- _GOAL OF THE EXERCISE_
Wherever the line with "nger in ways that are not always visible." sits in the listing below, transcribe from it up to and including the line with "Community connections, supportive", exactly, and leave the remaining lines out.

- _DATASET EXCERPTS_
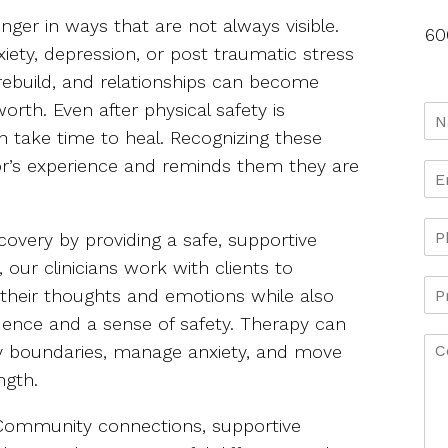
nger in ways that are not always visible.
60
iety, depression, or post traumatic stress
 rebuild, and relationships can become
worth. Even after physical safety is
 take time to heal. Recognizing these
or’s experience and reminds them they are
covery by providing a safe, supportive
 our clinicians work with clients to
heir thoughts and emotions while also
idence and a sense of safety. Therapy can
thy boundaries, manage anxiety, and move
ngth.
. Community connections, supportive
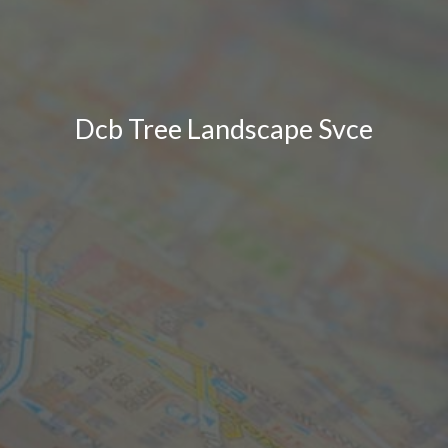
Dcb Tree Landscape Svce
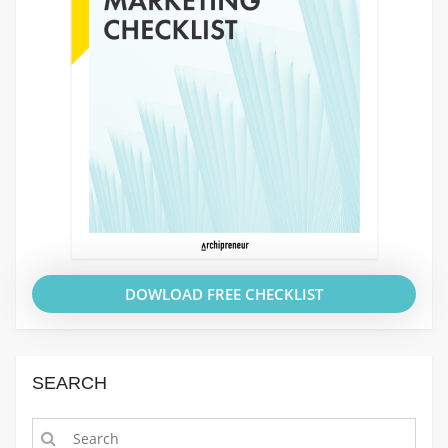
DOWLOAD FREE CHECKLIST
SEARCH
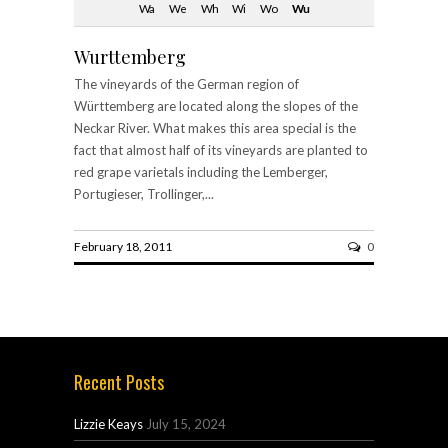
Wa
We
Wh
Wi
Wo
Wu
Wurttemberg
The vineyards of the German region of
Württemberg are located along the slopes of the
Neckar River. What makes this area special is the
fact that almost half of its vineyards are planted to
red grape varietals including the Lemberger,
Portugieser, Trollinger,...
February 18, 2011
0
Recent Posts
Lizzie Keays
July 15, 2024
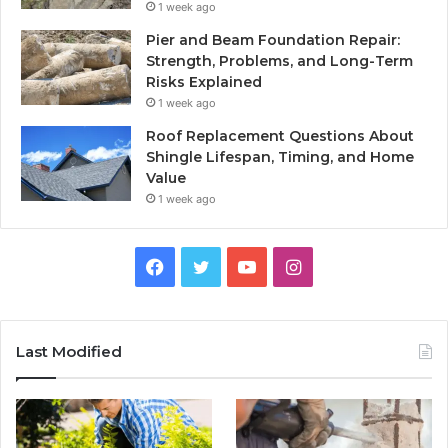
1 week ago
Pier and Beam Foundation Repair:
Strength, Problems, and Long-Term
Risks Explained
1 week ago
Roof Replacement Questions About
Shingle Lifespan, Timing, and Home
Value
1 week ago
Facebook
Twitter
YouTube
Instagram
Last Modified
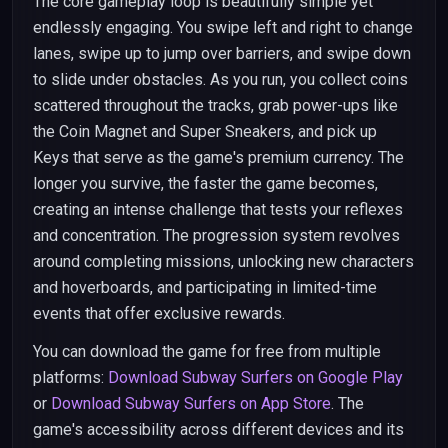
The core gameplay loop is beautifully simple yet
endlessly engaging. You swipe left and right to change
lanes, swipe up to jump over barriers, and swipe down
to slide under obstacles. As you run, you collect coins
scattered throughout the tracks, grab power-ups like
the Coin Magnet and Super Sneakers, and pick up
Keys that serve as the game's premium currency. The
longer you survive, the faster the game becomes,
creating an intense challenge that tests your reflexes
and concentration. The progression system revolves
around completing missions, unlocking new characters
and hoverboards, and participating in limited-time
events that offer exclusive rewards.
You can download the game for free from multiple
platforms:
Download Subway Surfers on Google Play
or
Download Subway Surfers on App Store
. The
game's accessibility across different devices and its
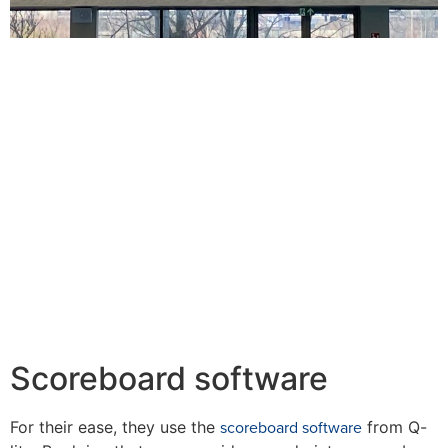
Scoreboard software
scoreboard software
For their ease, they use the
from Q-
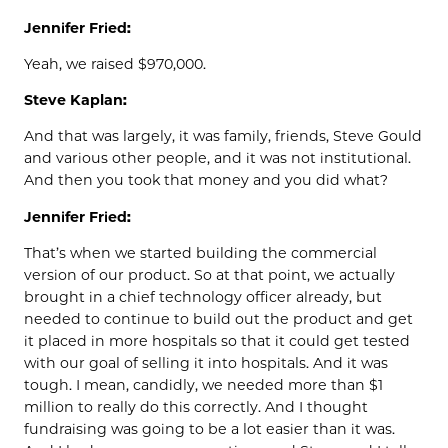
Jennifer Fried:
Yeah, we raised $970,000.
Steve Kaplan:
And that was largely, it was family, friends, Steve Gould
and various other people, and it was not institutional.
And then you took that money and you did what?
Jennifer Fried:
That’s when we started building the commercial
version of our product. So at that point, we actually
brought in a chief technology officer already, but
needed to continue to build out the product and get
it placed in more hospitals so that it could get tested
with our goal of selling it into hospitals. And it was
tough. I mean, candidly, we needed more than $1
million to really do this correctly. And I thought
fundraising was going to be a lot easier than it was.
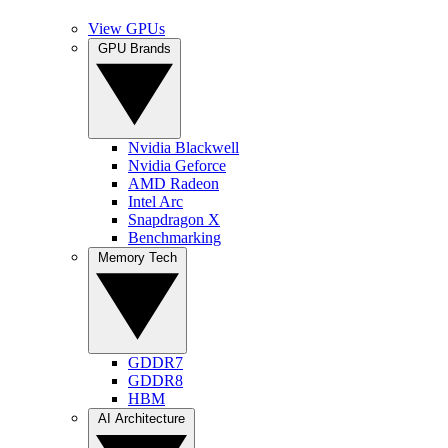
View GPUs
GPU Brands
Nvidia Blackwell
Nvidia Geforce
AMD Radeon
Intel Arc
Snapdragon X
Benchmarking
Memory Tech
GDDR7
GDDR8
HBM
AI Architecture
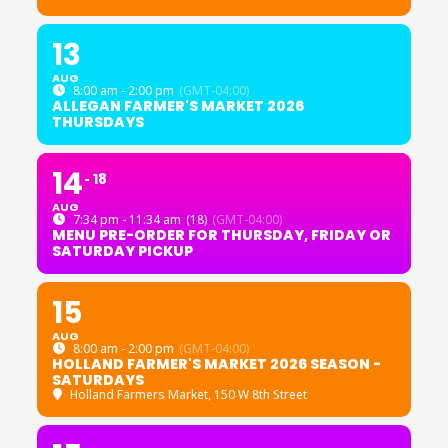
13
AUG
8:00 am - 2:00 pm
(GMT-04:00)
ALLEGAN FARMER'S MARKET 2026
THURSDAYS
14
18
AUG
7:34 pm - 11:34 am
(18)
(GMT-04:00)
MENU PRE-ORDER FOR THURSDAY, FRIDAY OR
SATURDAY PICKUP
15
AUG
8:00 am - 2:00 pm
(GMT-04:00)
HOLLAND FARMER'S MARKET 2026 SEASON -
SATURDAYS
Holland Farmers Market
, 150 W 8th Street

---

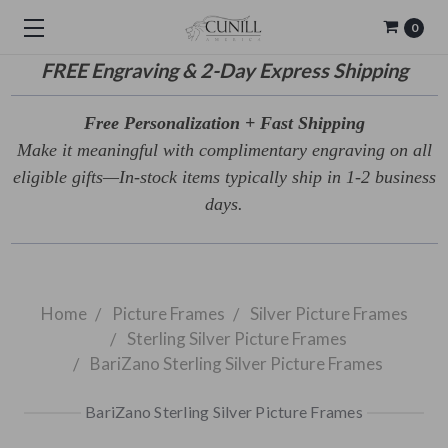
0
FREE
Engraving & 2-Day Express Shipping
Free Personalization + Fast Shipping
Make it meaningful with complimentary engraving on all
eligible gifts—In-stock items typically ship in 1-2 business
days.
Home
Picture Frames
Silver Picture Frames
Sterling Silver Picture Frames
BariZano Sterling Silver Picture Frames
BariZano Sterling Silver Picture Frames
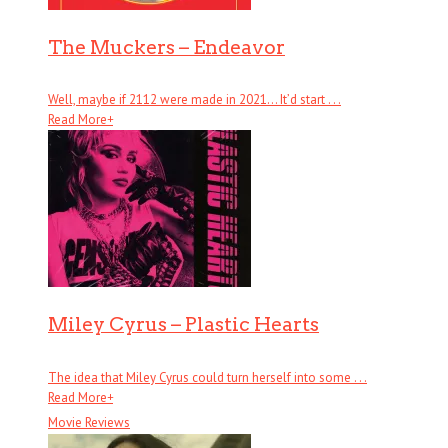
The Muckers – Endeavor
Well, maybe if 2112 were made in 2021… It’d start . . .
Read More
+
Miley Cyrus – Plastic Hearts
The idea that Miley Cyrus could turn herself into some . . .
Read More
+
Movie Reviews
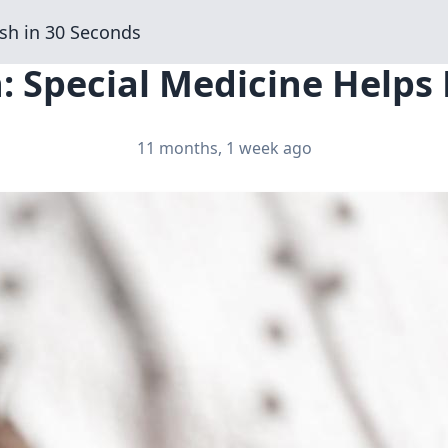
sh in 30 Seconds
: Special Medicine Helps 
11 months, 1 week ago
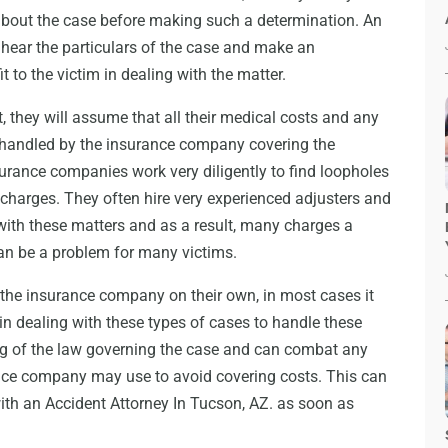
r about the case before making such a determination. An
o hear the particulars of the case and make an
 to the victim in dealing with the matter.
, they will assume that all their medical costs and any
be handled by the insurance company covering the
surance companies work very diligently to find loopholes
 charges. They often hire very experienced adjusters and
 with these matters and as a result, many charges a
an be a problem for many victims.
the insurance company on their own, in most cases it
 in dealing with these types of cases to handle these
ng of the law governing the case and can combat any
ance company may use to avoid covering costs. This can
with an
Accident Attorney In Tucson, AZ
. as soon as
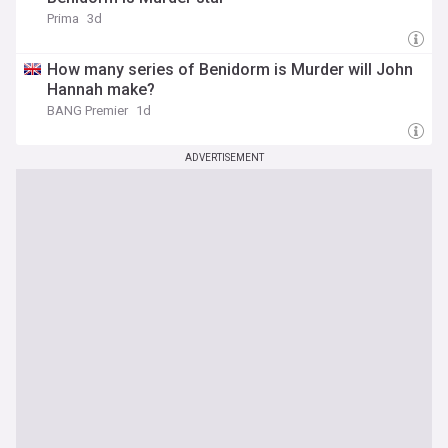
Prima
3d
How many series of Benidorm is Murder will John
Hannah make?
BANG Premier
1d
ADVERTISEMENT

- _SOLUTION_
nger in ways that are not always visible.
60
iety, depression, or post traumatic stress
 rebuild, and relationships can become
worth. Even after physical safety is
 take time to heal. Recognizing these
or’s experience and reminds them they are
covery by providing a safe, supportive
 our clinicians work with clients to
heir thoughts and emotions while also
idence and a sense of safety. Therapy can
thy boundaries, manage anxiety, and move
ngth.
. Community connections, supportive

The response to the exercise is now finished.